SPE doesn't have a fmadd instruction, so don't bother hoisting a
multiply and add sequence to this, as it'd become just a library call.
Hoisting happens too late for the CTR usability test to veto using the CTR
in a loop, and results in an assert "Invalid PPC CTR loop!".
Details
Diff Detail
Event Timeline
This happens too late for the CTR usability test to veto using the CTR in a loop, and results in an assert "Invalid PPC CTR loop!".
This means after not hoisting fmul makes a case have "Invalid PPC CTR loop!" assertion? This is a little surprised for me. Hoist or not hoist fmul should not impact CTR register.

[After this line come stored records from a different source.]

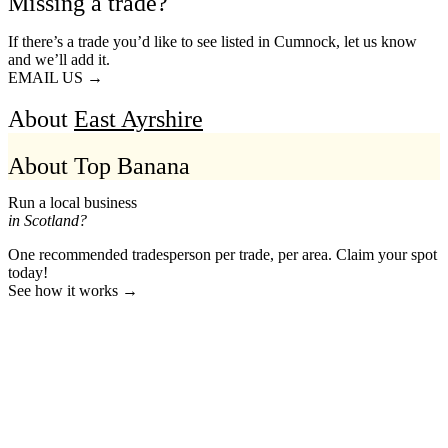
Missing a trade?
If there’s a trade you’d like to see listed in Cumnock, let us know
and we’ll add it.
EMAIL US →
About
East Ayrshire
About Top Banana
Run a local business
in Scotland?
One recommended tradesperson per trade, per area. Claim your spot
today!
See how it works →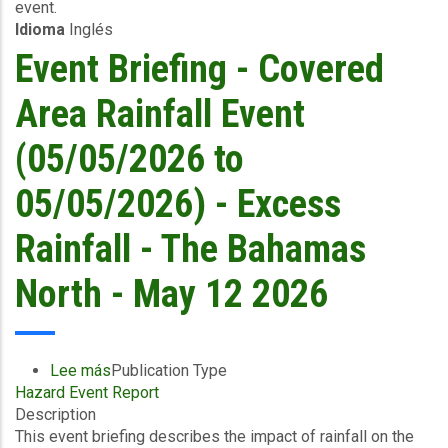
event.
05/05/2026)
Idioma
Inglés
-
Excess
Event Briefing - Covered
Rainfall
/
Area Rainfall Event
Wind
and
(05/05/2026 to
Storm
Surge
05/05/2026) - Excess
-
WSC
Rainfall - The Bahamas
/
The
North - May 12 2026
Bahamas
North
-
May
Lee más
sobre
Publication Type
13
Hazard Event Report
Event
2026
Description
Briefing
This event briefing describes the impact of rainfall on the
-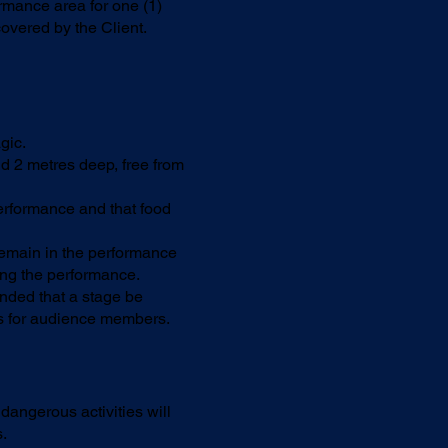
ormance area for one (1)
overed by the Client.
gic.
d 2 metres deep, free from
erformance and that food
 remain in the performance
ing the performance.
nded that a stage be
ss for audience members.
dangerous activities will
.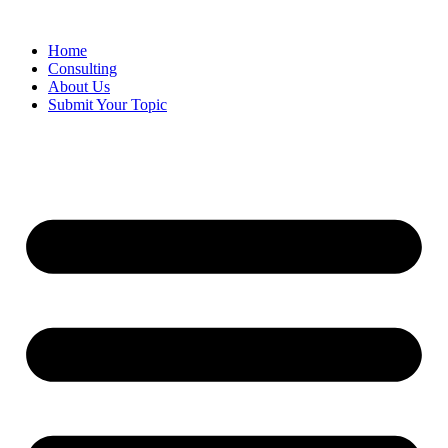
Skip
to
Home
content
Consulting
About Us
Submit Your Topic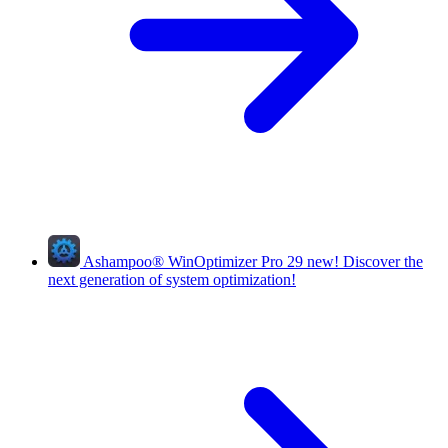
Ashampoo
®
WinOptimizer Pro 29
new!
Discover the
next generation of system optimization!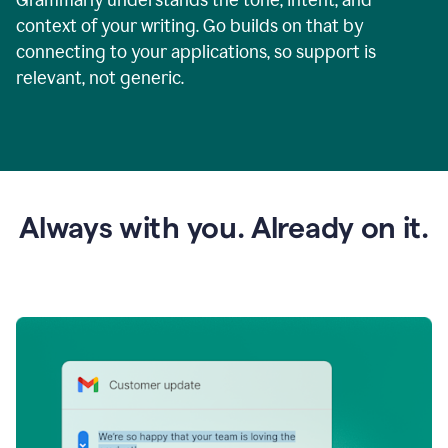
context of your writing. Go builds on that by
connecting to your applications, so support is
relevant, not generic.
Always with you. Already on it.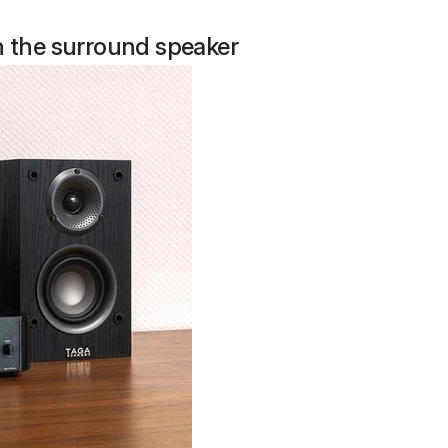
th the surround speaker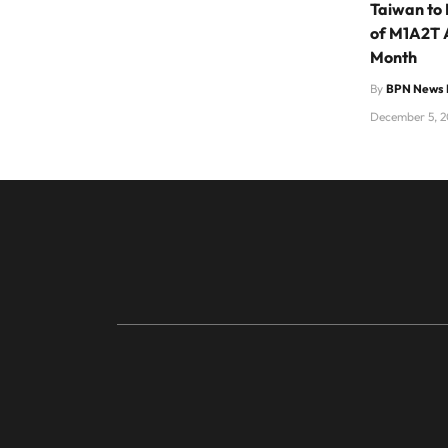
Taiwan to 
of M1A2T 
Month
By
BPN News 
December 5, 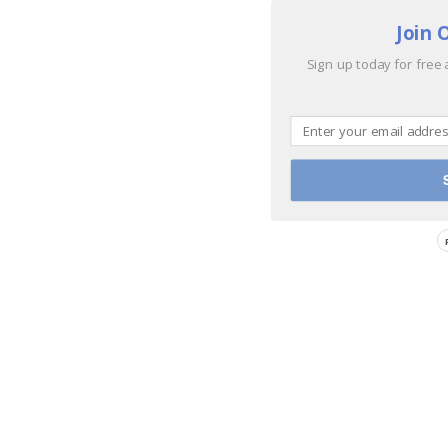
Join 
Sign up today for free 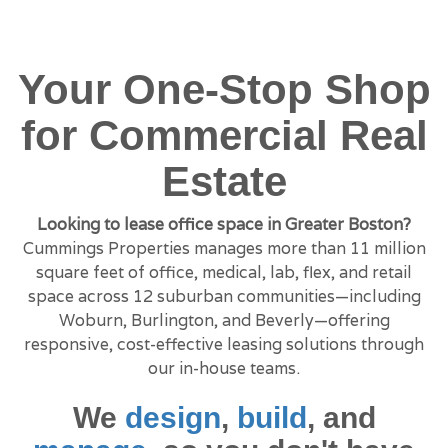
Your One-Stop Shop
for Commercial Real
Estate
Looking to lease office space in Greater Boston?
Cummings Properties manages more than 11 million
square feet of office, medical, lab, flex, and retail
space across 12 suburban communities—including
Woburn, Burlington, and Beverly—offering
responsive, cost-effective leasing solutions through
our in-house teams.
We
design
,
build
, and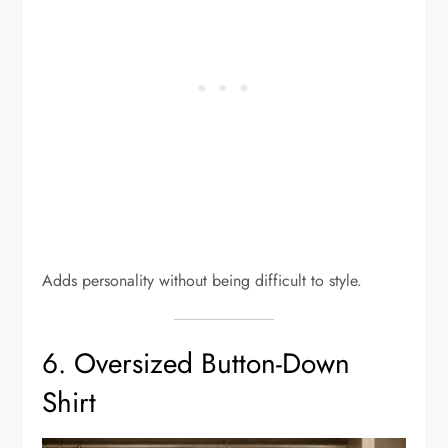
Adds personality without being difficult to style.
6. Oversized Button-Down
Shirt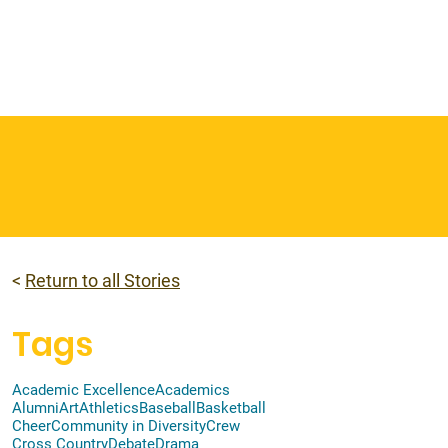
 & Faith
Giving
My O'Dowd
<
Return to all Stories
Tags
Academic Excellence
Academics
Alumni
Art
Athletics
Baseball
Basketball
Cheer
Community in Diversity
Crew
Cross Country
Debate
Drama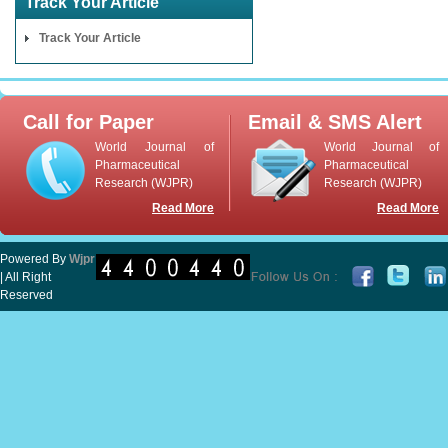
Track Your Article
Track Your Article
Call for Paper
Email & SMS Alert
World Journal of
World Journal of
Pharmaceutical
Pharmaceutical
Research (WJPR)
Research (WJPR)
Read More
Read More
Powered By
Wjpr
| All Right
Reserved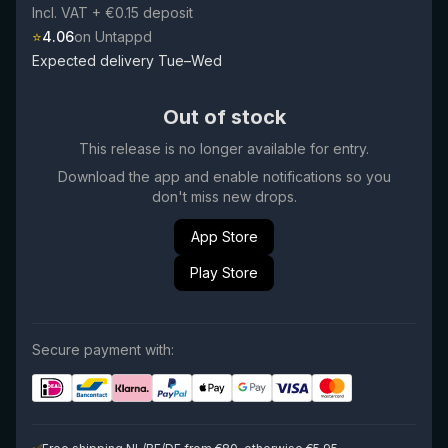
Incl. VAT
+ €0.15 deposit
⭐
4.06
on Untappd
Expected delivery Tue–Wed
Out of stock
This release is no longer available for entry.
Download the app and enable notifications so you
don't miss new drops.
App Store
Play Store
Secure payment with: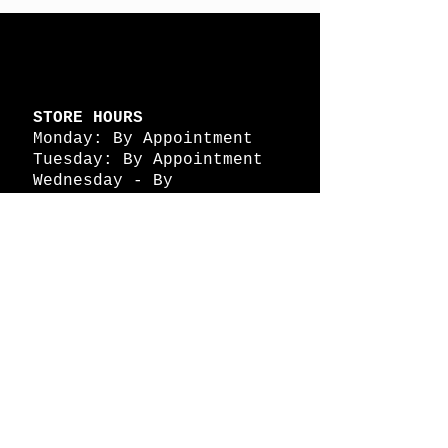
STORE HOURS
Monday: By Appointment
Tuesday: By Appointment
Wednesday - By
Appointment
Thursday: 11am - 4pm
Friday: 11am - 4pm
Saturday: 11am - 4pm
Sunday: By Appointment
© 2026 HAPPY BATTLE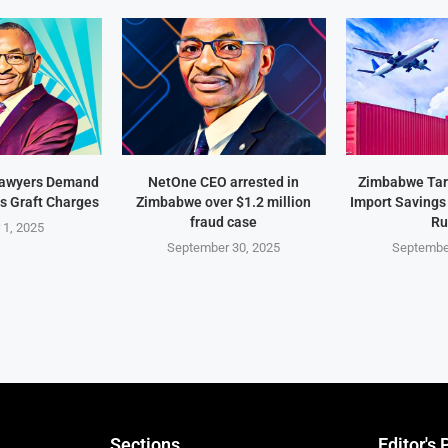
Lawyers Demand
NetOne CEO arrested in
Zimbabwe Targ
s Graft Charges
Zimbabwe over $1.2 million
Import Savings
fraud case
Ru
 1, 2025
September 30, 2025
Septembe
Sections
Editor's 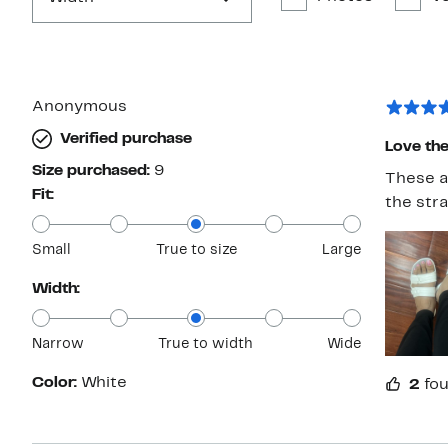
Anonymous
Verified purchase
Love the
Size purchased:
9
These a
Fit:
the stra
Small
True to size
Large
Width:
Narrow
True to width
Wide
Color:
White
2
fou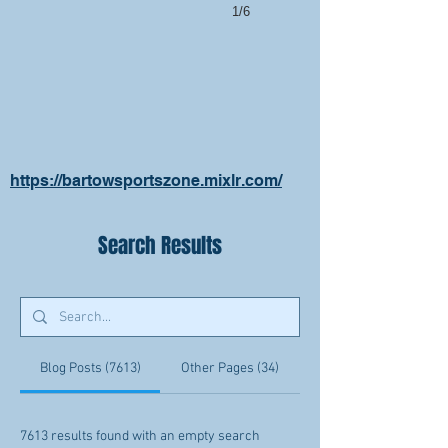
1/6
https://bartowsportszone.mixlr.com/
Search Results
Blog Posts (7613)
Other Pages (34)
7613 results found with an empty search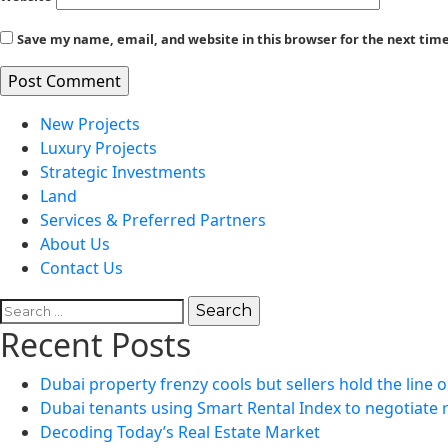
Save my name, email, and website in this browser for the next ti
New Projects
Luxury Projects
Strategic Investments
Land
Services & Preferred Partners
About Us
Contact Us
Search
for:
Recent Posts
Dubai property frenzy cools but sellers hold the line o
Dubai tenants using Smart Rental Index to negotiate 
Decoding Today’s Real Estate Market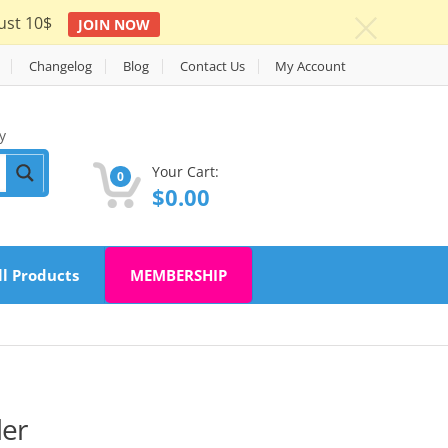
ust 10$
JOIN NOW
c
Changelog
Blog
Contact Us
My Account
y
Your Cart:
0
$
0.00
ll Products
MEMBERSHIP
der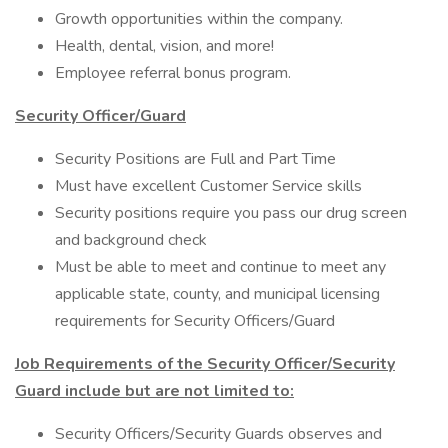
Growth opportunities within the company.
Health, dental, vision, and more!
Employee referral bonus program.
Security Officer/Guard
Security Positions are Full and Part Time
Must have excellent Customer Service skills
Security positions require you pass our drug screen
and background check
Must be able to meet and continue to meet any
applicable state, county, and municipal licensing
requirements for Security Officers/Guard
Job Requirements of the Security Officer/Security
Guard include but are not limited to:
Security Officers/Security Guards observes and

Looking forward to your case.
Sorry, on a further reading of the summary I can see it can be a little confusing. *hoisting* fmul + fadd to fma results in a library call, because SPE doesn't have a fma instruction. Unfortunately, this transform is performed long after a loop is transformed to a CTR with bdnz loop, so it can't be caught at the loop transform time, and block the loop. In addition to triggering that assert, hoisting two instructions into a function call is quite a pessimization anyway :)
I'll update the summary to clarify this.
I think this is the right thing to do regardless of whether it affects CTR loops or not. The FMA is never faster with SPE and that should be marked as such. But yes, we still need a test case.
Add test case into fma-assoc test. This appears to be the simplest test to validate the change.